---------- EXERCISE INPUT

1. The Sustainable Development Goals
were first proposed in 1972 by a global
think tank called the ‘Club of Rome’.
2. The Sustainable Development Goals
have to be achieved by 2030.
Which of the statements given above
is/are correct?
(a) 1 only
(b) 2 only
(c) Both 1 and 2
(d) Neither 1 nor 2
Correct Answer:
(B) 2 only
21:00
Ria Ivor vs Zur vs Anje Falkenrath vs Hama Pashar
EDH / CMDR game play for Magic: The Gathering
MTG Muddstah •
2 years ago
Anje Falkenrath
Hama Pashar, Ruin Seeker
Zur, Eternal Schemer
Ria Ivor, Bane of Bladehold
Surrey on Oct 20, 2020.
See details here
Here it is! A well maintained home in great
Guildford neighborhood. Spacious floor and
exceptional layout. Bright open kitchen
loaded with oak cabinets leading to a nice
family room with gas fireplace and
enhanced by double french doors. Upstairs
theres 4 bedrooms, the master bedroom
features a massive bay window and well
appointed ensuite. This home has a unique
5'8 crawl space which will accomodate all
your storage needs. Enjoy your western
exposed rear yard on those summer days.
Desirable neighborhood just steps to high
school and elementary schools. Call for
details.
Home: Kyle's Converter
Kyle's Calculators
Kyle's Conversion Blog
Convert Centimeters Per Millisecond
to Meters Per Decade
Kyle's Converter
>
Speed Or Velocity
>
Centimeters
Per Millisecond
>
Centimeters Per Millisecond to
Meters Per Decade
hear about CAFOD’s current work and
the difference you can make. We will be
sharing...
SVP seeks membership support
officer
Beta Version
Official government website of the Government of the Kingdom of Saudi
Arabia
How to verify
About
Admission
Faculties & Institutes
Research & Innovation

--------------------
---------- EXERCISE INPUT

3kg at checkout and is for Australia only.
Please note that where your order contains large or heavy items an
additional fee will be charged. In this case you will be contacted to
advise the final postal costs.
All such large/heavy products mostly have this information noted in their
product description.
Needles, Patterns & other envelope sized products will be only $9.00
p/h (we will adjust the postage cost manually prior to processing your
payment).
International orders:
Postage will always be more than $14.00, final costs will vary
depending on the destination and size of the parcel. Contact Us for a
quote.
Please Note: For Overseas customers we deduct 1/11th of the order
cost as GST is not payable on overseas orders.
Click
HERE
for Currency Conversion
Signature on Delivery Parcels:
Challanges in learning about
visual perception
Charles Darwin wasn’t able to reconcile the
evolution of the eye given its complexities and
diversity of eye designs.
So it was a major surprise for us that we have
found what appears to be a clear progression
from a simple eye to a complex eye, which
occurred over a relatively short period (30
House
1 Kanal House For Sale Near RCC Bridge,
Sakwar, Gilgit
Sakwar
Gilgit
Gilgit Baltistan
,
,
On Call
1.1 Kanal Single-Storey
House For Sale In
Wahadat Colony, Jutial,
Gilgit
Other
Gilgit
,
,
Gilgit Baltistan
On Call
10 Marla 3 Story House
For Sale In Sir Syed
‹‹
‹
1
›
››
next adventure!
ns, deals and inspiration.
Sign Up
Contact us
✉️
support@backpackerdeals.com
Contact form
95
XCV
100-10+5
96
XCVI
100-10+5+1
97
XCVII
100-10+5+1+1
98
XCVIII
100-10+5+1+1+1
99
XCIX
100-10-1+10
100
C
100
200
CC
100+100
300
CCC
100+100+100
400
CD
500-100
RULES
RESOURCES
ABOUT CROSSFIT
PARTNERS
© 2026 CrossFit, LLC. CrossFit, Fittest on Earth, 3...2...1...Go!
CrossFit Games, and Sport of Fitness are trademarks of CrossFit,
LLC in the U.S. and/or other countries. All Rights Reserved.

--------------------

▶ [WORK TO BE COMPLETED] When you reach the line with "exceptional layout. Bright open kitchen" in the records above, start writing out lines exactly, and stop once the line with "exposed rear yard on those summer days." has been written; include nothing else.

▶ [RESPONSE AREA]
exceptional layout. Bright open kitchen
loaded with oak cabinets leading to a nice
family room with gas fireplace and
enhanced by double french doors. Upstairs
theres 4 bedrooms, the master bedroom
features a massive bay window and well
appointed ensuite. This home has a unique
5'8 crawl space which will accomodate all
your storage needs. Enjoy your western
exposed rear yard on those summer days.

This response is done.